Parker Solves Contact Problems by Implementing Touchless Access Controls

Case study: The organization installed touchless access controls at its Somerset post-acute rehabilitation and skilled-nursing home.

By HFT Staff


When looking after people’s loved ones, one takes extra care to ensure they are safe and protected. When those loved ones are elders requiring specialized care, ensuring they feel safe without making security overbearing is a key consideration. Add in the changing demands caused by lessons from a global pandemic and you have a unique set of challenges. 

This was the situation facing Parker at its Somerset location, a 120-bed post-acute rehabilitation and skilled-nursing home. Its elders have a variety of needs—from long-term care to short-term post-illness rehabilitation. As a result, they need a flexible solution combining simple, intuitive access control for some and secure wander management for others. 

Delivering a unified approach to person-centered care 

Today, every care home will use multiple systems to control access and security. This can lead to a preoccupation with the many individual components involved. But, to deliver real value, the prime focus needs to be less on the systems themselves and more on the people those systems serve and how everything works together in day-to-day use. 

For Parker, it was important that the access solution they put in place would integrate easily with their intercom and video monitoring solutions. This would offer them the ability to easily manage everything from a single console. It would enable their team to streamline access control and focus on delivering the care elders deserve. 
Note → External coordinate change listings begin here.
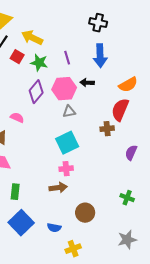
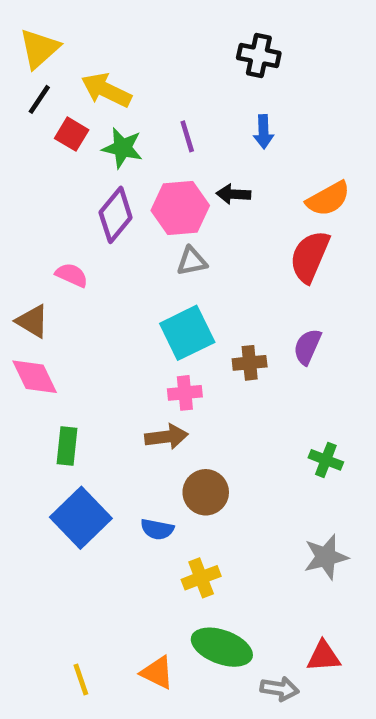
blue arrow: (100, 56) -> (263, 132), size x0.6
brown cross: (107, 129) -> (250, 363), moved
purple semicircle: (131, 153) -> (307, 347), moved
brown circle: (85, 213) -> (206, 492), moved

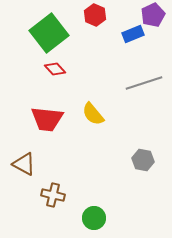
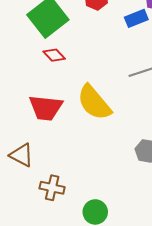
yellow semicircle: (93, 114) -> (94, 102), size x1.5

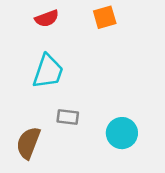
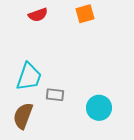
cyan trapezoid: (48, 71) -> (29, 77), moved

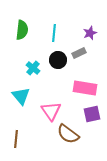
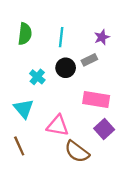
pink triangle: (51, 111) -> (58, 126), turned -45
purple square: (92, 114) -> (104, 129), turned -30
brown line: (16, 139) -> (19, 146), moved, turned -30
The answer was to specify SARGENT’s Wi-Fi-enabled locks. Because these use common networking standards, they are easier to integrate and lower the cost of implementation. They are also simpler to manage and configure, freeing time for more important activities. 

Getting the right people involved early 

All too often, access control hardware and infrastructure can be viewed as an afterthought in designing and updating properties. This can result in unforeseen issues that must be corrected or worked around at a later date. Not ideal. 

The experienced team behind the Parker project understands this well. They made sure to involve a cross-disciplinary group from the outset. This saw Steve Leone of Spiezle Architect Group, Inc., and security consultant John Dalton of IT Initiatives working closely with Parker’s leadership and operations team to think through the experience they wanted to deliver for staff, elders, and visitors. 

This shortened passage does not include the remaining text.